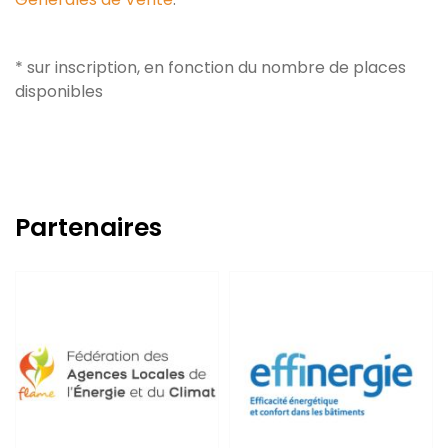
* sur inscription, en fonction du nombre de places
disponibles
Partenaires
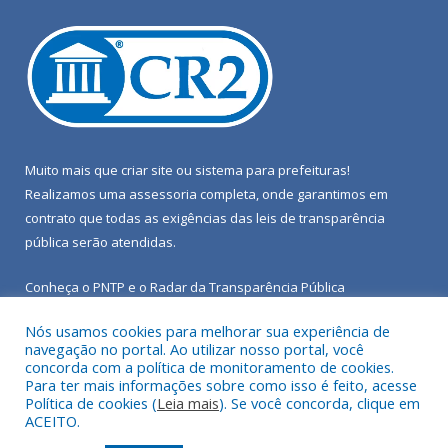
Muito mais que
criar site
ou
sistema para prefeituras
!
Realizamos uma
assessoria
completa, onde garantimos em
contrato que todas as exigências das
leis de transparência
pública
serão atendidas.
Conheça o
PNTP
e o
Radar da Transparência Pública
Nós usamos cookies para melhorar sua experiência de
navegação no portal. Ao utilizar nosso portal, você
concorda com a política de monitoramento de cookies.
Para ter mais informações sobre como isso é feito, acesse
Todos os direitos reservados a Câmara Municipal de Porto de
Política de cookies (
Leia mais
). Se você concorda, clique em
Moz.
ACEITO.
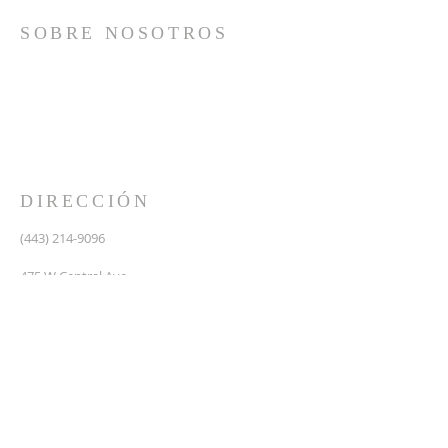
SOBRE NOSOTROS
Somos una iglesia que adora a Dios con su vida y se
reúne a adorar como un solo cuerpo, a orar los unos
por los otros, a compartir el evangelio de salvación
solamente en Cristo Jesús y a hacer discípulos que
imitan a su Señor por medio de la fiel predicación y
enseñanza de las Santas Escrituras.
DIRECCIÓN
(443) 214-9096
475 W Central Ave.
Davidsonville, MD 21035
Segundo nivel de Riva Trace Baptist Church
pastor@vidanuevarivatrace.org
SUSCRIBIRSE PARA CORREOS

##############################

EXERCISE DETAILS :: Scan the records above for the string "cookies", and copy every line where it turns up.

FINAL ANSWER ::
Nós usamos cookies para melhorar sua experiência de
concorda com a política de monitoramento de cookies.
Política de cookies (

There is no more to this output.